== Exercise ==
Write out an exact copy of the line with "Was ist die" and of each line after it, through the end of the records below.

Records excerpted from a collection:

[Start of section]

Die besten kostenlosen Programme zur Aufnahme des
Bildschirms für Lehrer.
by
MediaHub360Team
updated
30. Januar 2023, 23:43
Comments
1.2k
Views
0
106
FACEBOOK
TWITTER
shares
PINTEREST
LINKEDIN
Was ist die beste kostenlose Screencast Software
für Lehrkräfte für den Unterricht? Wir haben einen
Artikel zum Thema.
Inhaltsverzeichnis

[End of section]

== Answer to the exercise ==
Was ist die beste kostenlose Screencast Software
für Lehrkräfte für den Unterricht? Wir haben einen
Artikel zum Thema.
Inhaltsverzeichnis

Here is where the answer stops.